=== Provided records ===
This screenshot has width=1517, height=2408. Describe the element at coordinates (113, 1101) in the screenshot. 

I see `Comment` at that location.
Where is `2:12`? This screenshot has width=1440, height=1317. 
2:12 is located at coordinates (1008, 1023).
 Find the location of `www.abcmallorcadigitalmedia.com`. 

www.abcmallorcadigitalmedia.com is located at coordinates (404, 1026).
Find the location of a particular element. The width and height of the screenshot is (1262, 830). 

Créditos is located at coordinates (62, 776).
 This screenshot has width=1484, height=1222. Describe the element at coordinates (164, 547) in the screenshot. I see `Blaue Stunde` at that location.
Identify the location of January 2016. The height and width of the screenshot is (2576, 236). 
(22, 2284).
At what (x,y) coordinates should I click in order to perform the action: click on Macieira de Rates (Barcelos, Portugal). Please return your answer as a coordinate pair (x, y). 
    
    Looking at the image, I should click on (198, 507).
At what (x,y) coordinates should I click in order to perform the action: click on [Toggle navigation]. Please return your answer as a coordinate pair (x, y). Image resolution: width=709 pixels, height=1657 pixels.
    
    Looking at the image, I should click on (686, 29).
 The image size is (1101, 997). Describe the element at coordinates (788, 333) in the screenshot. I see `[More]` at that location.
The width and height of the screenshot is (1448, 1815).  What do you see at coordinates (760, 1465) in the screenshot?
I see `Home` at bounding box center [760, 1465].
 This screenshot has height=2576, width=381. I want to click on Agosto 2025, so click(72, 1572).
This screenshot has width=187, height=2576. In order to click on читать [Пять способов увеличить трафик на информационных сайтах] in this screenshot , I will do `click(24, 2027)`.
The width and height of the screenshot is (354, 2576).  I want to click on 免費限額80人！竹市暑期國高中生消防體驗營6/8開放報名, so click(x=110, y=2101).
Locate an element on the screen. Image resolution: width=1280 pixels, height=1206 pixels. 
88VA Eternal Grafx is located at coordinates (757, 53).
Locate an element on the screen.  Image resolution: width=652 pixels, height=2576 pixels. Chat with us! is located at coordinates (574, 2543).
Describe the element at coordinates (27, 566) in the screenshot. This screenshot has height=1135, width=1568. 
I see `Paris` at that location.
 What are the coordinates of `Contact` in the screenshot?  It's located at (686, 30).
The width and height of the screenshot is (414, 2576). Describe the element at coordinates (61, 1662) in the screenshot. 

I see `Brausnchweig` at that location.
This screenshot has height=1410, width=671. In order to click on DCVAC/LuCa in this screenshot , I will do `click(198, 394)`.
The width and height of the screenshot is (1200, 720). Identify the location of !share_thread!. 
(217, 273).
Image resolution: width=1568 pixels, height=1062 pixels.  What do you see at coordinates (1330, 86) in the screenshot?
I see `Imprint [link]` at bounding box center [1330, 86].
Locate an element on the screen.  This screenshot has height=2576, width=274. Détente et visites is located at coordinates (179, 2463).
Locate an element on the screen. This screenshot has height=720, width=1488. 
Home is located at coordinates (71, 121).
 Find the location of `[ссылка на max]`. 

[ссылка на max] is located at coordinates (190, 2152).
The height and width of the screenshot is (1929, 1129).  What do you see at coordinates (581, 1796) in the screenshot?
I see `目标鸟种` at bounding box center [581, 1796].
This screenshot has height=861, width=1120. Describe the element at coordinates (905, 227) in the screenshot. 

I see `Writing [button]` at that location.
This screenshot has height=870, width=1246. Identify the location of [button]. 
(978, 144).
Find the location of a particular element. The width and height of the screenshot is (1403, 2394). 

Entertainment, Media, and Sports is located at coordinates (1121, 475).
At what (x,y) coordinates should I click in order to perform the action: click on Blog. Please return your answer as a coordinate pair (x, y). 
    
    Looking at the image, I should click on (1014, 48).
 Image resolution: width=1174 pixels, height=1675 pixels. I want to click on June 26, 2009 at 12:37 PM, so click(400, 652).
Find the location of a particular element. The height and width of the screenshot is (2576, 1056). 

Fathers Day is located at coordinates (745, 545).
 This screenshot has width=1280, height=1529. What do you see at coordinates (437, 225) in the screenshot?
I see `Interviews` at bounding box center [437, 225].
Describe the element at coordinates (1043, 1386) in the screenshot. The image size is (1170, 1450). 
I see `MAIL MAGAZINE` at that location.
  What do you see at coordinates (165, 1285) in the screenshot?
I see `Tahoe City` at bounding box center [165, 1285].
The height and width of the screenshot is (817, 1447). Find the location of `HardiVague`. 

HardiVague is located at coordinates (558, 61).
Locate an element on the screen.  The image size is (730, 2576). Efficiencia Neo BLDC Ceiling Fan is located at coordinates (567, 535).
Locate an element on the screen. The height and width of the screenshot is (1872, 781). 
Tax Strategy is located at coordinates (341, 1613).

=== What is being asked ===
Copy exactly, with no other lines, the stretch of the material that begins at the line containing "The height and width of the screenshot is (817, 1447)." and ends at its last line.

=== Result of the task ===
The height and width of the screenshot is (817, 1447). Find the location of `HardiVague`. 

HardiVague is located at coordinates (558, 61).
Locate an element on the screen.  The image size is (730, 2576). Efficiencia Neo BLDC Ceiling Fan is located at coordinates (567, 535).
Locate an element on the screen. The height and width of the screenshot is (1872, 781). 
Tax Strategy is located at coordinates (341, 1613).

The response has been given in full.